Como a veces ocurre con el sexo, lo mejor de las elecciones es el cigarrillo de después. En cuanto se cierran las urnas y van llegando primero los sondeos israelitas y luego, los resultados reales, se despliega un gran espectáculo de prestidigitación donde a la vista de todo el mundo se dan la vuelta los discursos y los hechos incontrovertibles de un minuto antes. Y no me refiero solo a las encuestas, que esta vez, ni tan mal, sino a los principios grouchomarxianos e mobili qual piume al vento de los protagonistas de la berrea electoral.
Casi da igual el partido que tomen. Si vamos por el lado del ganador, que hablando de los comicios andaluces, ha sido indudablemente el PSOE, nos encontramos con que la victoria le deja en una situación objetivamente peor que la que tenía antes de la convocatoria anticipada. Si la disolución se justificó por la búsqueda de la estabilidad, Susana Díaz ha hecho un pan con unas hostias. Pero vayan ustedes, cuélense en los fastos celebratorios, y traten de explicárselo a dirigentes, militantes y simpatizantes del partido de Pedro Sánchez.

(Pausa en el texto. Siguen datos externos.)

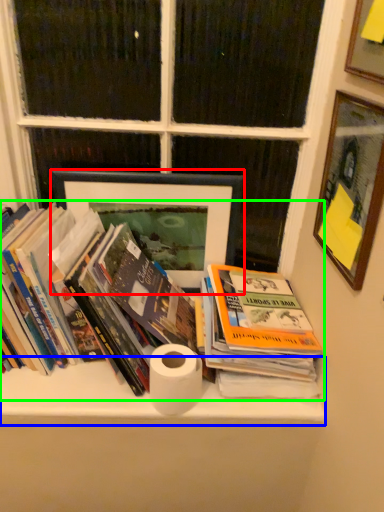 Question: Which object is the farthest from picture frame (highlighted by a red box)? Choose among these: shelf (highlighted by a blue box) or book (highlighted by a green box).

Choices:
 (A) shelf
 (B) book

Answer: (A) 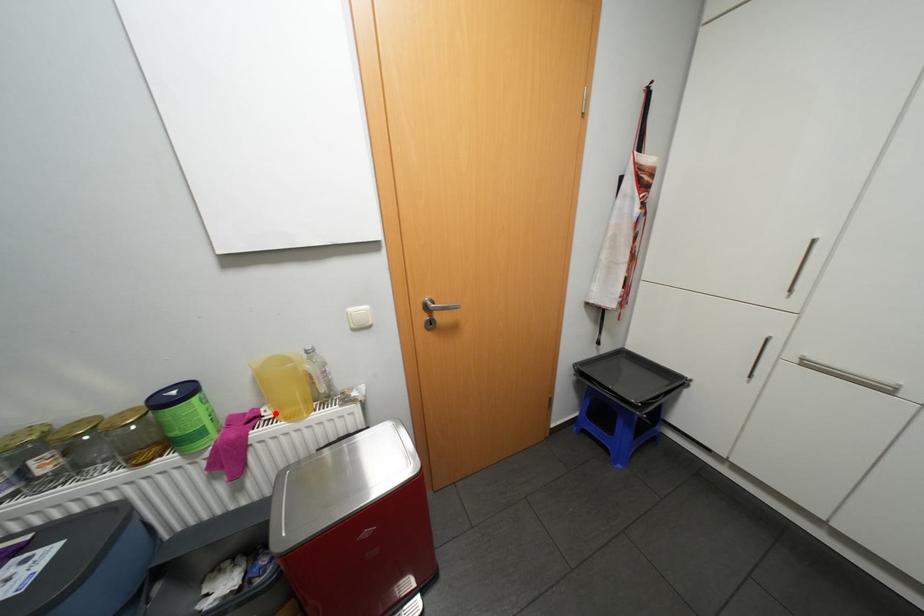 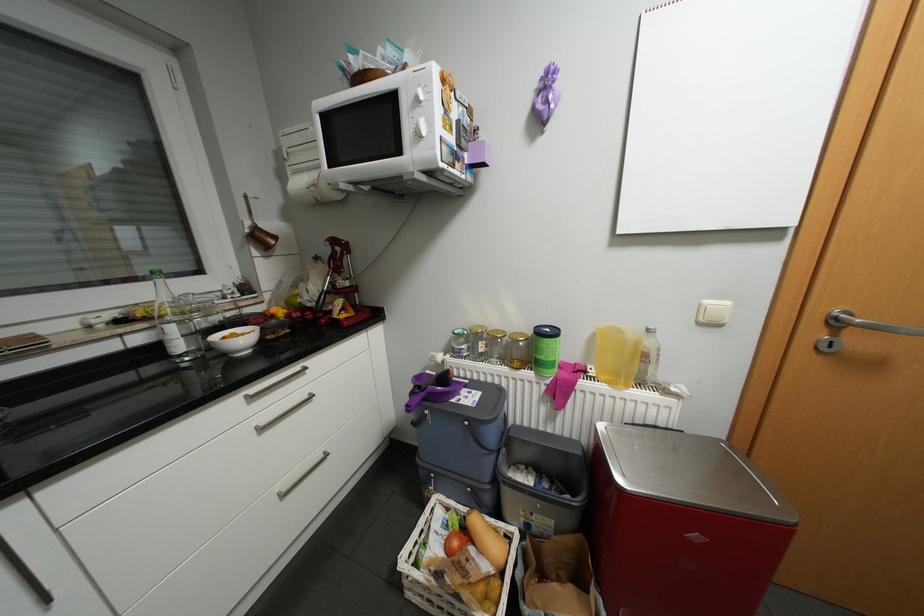 Locate, in the second image, the point that corresponds to the highlighted location in the first image.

¿Y qué me dicen de los que antes de contar las papeletas proclamaban que el 22-M marcaría el principio del fin del régimen-del-78? Jodida digestión tienen ante la evidencia de que los partidos de tal régimen —incluyendo el de nuevo cuño, con sus 9 escañazos— les vapulean por cuatro a uno en la cámara. Tremenda paradoja la de Podemos, cuyos 15 parlamentarios deberían suponer un éxito del recopón y medio, si no fuera porque habían elevado las expectativas al doble y porque ahora solo sirven para hacer pinza con el PP. La casta gana.